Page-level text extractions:
....................
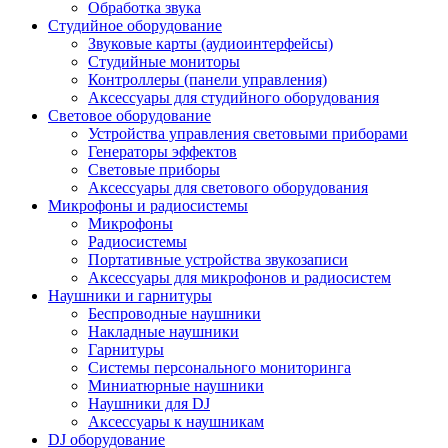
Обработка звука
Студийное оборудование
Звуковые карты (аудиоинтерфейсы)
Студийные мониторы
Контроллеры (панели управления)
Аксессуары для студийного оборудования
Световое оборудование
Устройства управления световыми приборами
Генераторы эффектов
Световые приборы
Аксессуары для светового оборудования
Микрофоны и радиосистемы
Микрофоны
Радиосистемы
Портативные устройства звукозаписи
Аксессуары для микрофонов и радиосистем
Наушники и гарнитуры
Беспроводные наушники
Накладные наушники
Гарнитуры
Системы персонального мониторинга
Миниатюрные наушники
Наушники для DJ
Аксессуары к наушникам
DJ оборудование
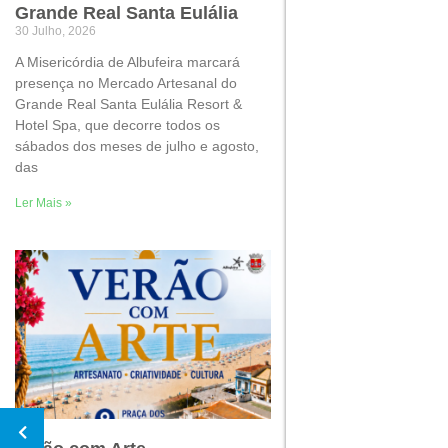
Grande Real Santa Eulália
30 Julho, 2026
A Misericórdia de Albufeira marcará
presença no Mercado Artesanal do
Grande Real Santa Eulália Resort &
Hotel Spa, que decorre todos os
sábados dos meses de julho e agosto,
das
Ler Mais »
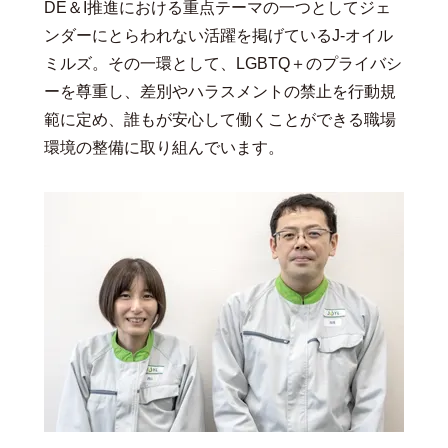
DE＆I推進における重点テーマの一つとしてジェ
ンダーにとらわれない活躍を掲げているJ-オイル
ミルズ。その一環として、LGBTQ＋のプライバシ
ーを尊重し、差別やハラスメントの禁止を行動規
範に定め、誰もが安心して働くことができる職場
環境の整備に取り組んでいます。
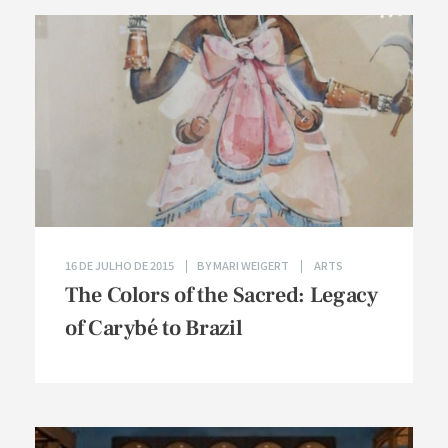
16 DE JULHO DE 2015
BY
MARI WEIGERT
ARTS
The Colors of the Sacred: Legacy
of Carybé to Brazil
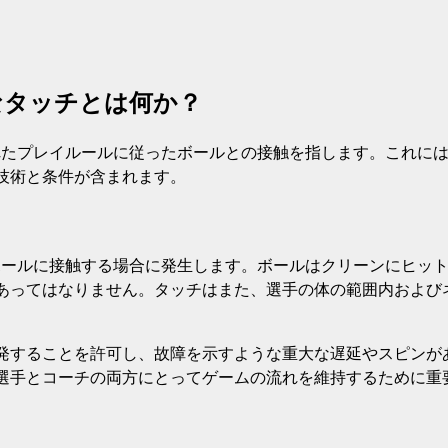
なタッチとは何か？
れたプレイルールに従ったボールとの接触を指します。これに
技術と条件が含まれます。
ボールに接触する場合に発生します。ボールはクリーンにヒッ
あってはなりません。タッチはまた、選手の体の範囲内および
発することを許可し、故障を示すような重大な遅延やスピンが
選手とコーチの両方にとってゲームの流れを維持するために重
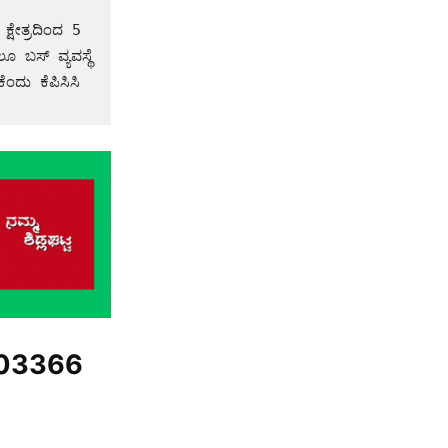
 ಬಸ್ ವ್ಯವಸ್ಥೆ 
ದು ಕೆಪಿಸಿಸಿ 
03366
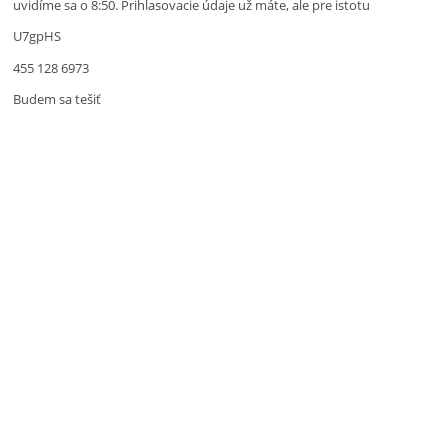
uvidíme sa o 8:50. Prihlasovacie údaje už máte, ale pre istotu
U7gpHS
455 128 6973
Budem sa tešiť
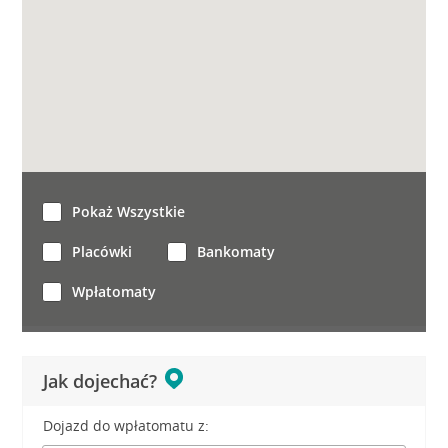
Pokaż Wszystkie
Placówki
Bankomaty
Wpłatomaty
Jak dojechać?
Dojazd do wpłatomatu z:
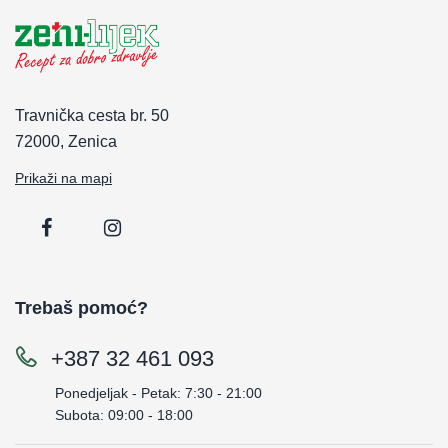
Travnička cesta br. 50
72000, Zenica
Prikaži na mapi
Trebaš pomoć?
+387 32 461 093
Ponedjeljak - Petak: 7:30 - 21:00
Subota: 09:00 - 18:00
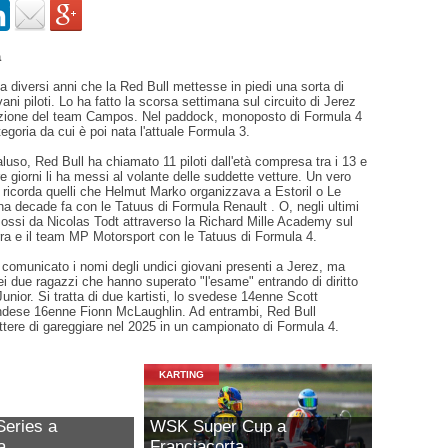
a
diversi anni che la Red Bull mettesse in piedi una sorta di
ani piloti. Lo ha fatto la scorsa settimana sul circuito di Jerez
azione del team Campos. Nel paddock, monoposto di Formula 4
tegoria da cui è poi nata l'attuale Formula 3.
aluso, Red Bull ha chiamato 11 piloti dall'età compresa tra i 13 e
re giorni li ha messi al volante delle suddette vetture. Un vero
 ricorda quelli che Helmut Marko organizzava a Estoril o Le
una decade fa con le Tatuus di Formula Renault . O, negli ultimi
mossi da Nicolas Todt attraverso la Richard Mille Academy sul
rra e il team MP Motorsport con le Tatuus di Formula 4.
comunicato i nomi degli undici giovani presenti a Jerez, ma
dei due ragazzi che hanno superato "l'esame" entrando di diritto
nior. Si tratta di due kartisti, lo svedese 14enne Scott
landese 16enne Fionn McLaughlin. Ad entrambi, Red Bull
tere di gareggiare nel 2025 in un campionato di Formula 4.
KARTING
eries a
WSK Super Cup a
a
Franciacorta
....................
● **Work required**
Set down nothing but the lines from the one with "comunicato i nomi" through the end of the records, keeping each line exactly as written and including both ends.

● **Response**
comunicato i nomi degli undici giovani presenti a Jerez, ma
dei due ragazzi che hanno superato "l'esame" entrando di diritto
nior. Si tratta di due kartisti, lo svedese 14enne Scott
landese 16enne Fionn McLaughlin. Ad entrambi, Red Bull
tere di gareggiare nel 2025 in un campionato di Formula 4.
KARTING
eries a
WSK Super Cup a
a
Franciacorta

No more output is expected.